En Elche de la Sierra, mi pueblo, a pesar de ser pequeñete, cabe el mundo. Como en botica, hay de tó: gentuza, que apesta tó lo que pisa, y gentaza, que a su paso deja un mundo mejor. Una de ellas era la abuela de la Esmeralda, la Vicenta.
Nos teníamos que desplazar a Hellín para las pruebas. Me habían suspendido ya seis veces porque me ponía muy nerviosa y siempre acababa metiendo la pata, no porque fuera mala conductora, ¿eh?
A la séptima la Vicenta, que, aunque no tenía carnet, conducía mejor que un camionero, nos llevó en su 600. Se vinieron la Esmeralda y la Pili de Ernesto para que no me pusiera de los nervios. La Pili es un remanso de aguas cristalinas, siempre me da paz y sabe cómo bajarme la histeria antes de que me ahogue.
Cada vez que salimos del pueblo nos ponemos guapas: teníamos 20 años y, tó hay que decirlo, estábamos para mojar pan y chuparse los dedos: con las tetas en su sitio, ni un michelín ni estría y unas piernas de vértigo. Llevaba un conjunto que compramos la Esmeralda y yo en el mercado de los jueves: una falda plisada preciosísima que me quedaba por encima de las rodillas y un talle que me realzaba las manolas y daba gloria verlas.
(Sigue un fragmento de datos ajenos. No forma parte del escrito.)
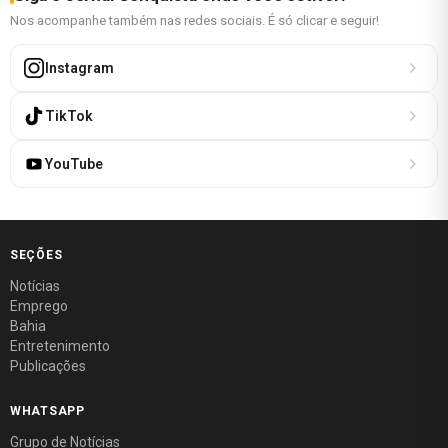
Nos acompanhe também nas redes sociais. É só clicar e seguir!
Instagram
TikTok
YouTube
SEÇÕES
Notícias
Emprego
Bahia
Entretenimento
Publicações
WHATSAPP
Grupo de Notícias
Me tocó el mismo examinador: un viejarraco con cara de espárrago, como si llevara dos meses estreñío. Otras veces lo había visto mirarme de reojo el escote. Me engrifaba. No acertaba ni con las marchas. Con razón suspendía. El muy capullo, encima, refunfuñaba que a una como yo no le deberían dejar nunca ponerse al volante.
Ese día fue peor: me había dicho el baboso que estaba muy guapa (sería subnormal, pero para clavármela no le importaba). Me puso la mano en el muslo y no la quitó. En cuanto pude, puse el intermitente, aparqué y apagué el motor. Me volví hacia él y le di tal hostión que lo dejé con un ojo mirando a Liétor y el otro a Nerpio.
La Pili, la Esmeralda y su abuela habían suplicado que les dejara subirse atrás. Por el retrovisor vi que me miraban con cara de besugos.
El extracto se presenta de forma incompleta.